# PROBLEM REQUIREMENTS
All lines from the entries below that contain the string "Appeals" should be copied out.

[Saved entries]
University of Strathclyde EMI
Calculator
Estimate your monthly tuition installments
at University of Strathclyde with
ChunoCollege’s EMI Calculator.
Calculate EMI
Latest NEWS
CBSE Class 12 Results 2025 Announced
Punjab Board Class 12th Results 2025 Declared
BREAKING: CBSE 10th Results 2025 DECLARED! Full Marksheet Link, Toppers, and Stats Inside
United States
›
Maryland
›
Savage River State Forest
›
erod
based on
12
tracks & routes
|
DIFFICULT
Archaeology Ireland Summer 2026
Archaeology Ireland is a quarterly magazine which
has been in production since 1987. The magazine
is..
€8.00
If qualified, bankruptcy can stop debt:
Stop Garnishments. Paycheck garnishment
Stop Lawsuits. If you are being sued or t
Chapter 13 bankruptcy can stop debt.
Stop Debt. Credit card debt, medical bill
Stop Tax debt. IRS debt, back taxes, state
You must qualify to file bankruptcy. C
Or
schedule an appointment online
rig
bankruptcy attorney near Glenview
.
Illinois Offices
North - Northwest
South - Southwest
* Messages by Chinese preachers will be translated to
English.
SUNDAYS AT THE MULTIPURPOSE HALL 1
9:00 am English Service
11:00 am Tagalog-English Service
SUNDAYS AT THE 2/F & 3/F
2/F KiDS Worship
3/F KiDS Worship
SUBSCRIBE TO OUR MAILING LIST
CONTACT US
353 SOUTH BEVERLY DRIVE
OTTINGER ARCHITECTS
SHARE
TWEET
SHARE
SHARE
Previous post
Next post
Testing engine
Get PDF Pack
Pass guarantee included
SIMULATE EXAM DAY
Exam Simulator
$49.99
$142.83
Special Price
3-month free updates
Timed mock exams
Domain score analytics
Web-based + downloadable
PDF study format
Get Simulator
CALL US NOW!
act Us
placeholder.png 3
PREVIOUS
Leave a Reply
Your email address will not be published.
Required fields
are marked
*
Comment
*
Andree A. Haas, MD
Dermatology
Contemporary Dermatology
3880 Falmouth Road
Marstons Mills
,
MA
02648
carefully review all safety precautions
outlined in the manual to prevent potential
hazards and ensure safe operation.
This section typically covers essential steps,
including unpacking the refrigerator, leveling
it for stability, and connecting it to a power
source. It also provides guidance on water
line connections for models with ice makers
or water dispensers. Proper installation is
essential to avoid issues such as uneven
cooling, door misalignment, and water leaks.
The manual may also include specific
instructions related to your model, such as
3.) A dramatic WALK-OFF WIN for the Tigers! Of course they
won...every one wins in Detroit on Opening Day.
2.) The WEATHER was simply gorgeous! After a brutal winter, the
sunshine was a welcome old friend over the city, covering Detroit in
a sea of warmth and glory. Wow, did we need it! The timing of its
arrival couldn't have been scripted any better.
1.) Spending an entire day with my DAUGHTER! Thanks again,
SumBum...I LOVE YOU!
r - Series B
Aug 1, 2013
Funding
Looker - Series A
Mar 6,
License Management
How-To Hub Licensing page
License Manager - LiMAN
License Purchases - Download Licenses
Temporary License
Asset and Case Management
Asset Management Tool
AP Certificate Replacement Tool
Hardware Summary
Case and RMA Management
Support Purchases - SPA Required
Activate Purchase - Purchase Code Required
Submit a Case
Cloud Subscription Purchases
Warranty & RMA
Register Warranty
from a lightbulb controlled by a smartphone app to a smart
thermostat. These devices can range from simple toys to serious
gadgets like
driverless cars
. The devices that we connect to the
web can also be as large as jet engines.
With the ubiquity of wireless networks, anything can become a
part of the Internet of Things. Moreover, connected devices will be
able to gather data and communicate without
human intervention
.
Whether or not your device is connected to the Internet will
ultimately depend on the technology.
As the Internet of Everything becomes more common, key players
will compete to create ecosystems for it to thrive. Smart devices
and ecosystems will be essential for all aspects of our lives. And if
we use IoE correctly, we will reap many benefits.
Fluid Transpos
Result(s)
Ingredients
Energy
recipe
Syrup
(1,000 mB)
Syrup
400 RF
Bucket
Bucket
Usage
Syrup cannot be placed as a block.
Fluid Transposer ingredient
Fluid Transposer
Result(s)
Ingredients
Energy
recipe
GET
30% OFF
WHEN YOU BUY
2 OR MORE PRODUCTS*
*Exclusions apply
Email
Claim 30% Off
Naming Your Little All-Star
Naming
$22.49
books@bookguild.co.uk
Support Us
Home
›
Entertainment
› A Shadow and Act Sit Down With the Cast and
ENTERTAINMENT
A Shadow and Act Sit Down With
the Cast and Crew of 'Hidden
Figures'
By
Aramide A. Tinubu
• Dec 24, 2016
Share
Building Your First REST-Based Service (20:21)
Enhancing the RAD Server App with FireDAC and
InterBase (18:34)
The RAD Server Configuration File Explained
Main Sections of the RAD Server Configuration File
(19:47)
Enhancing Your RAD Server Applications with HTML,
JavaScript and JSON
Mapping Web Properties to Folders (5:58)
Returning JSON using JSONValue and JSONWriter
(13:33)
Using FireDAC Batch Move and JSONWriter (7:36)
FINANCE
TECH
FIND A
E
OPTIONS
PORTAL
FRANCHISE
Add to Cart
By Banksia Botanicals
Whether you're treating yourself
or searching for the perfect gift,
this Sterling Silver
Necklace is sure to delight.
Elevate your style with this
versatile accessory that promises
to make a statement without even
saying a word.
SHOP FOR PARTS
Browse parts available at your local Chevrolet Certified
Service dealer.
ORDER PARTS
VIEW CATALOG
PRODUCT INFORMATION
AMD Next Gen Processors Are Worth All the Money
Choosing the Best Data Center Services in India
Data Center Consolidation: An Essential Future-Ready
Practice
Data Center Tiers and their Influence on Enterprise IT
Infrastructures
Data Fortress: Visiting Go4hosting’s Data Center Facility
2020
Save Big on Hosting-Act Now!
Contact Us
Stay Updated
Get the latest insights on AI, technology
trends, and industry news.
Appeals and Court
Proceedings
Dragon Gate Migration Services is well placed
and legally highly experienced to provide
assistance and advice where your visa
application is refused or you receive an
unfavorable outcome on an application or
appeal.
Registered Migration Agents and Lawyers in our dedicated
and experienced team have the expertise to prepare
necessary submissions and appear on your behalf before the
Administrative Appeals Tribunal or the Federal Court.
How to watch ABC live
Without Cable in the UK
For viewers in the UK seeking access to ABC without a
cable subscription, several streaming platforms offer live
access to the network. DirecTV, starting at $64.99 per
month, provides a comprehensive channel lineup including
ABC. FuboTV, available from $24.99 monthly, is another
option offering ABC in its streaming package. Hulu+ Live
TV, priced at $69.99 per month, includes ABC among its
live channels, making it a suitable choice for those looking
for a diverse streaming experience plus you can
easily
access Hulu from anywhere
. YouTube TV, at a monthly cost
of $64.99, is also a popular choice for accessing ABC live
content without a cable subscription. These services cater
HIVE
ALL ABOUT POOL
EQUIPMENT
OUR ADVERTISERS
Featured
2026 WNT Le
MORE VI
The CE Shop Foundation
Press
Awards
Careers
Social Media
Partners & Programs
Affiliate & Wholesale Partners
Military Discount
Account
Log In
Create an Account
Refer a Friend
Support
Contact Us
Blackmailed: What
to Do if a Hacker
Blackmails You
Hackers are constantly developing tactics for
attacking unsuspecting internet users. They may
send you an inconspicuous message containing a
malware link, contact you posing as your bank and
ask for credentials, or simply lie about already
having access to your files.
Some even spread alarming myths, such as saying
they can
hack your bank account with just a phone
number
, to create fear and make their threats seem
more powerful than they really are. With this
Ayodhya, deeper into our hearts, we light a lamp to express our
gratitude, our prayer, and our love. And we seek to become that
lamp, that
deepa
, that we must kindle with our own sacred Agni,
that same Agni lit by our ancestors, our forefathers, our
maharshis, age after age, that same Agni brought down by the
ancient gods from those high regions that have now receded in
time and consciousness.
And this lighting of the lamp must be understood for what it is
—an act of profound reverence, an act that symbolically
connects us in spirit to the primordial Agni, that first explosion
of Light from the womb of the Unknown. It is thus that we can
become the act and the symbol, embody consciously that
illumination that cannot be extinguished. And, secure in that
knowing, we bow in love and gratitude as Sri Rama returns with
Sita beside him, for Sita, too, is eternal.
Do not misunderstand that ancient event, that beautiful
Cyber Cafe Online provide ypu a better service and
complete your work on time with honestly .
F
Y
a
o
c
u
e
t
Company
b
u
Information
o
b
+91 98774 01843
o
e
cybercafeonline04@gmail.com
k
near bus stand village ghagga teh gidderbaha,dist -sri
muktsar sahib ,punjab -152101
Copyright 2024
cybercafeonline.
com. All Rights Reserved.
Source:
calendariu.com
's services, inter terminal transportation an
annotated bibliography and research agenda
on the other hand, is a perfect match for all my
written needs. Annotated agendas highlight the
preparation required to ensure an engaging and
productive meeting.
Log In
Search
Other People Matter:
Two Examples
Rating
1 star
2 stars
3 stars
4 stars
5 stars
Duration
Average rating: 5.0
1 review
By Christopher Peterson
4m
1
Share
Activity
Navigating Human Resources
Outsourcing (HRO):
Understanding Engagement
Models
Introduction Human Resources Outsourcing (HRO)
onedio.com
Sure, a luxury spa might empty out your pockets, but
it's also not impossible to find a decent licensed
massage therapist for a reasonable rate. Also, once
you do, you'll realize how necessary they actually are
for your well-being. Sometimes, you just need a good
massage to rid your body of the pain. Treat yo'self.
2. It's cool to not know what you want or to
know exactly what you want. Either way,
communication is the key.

# ANSWER SECTION
Appeals and Court
Administrative Appeals Tribunal or the Federal Court.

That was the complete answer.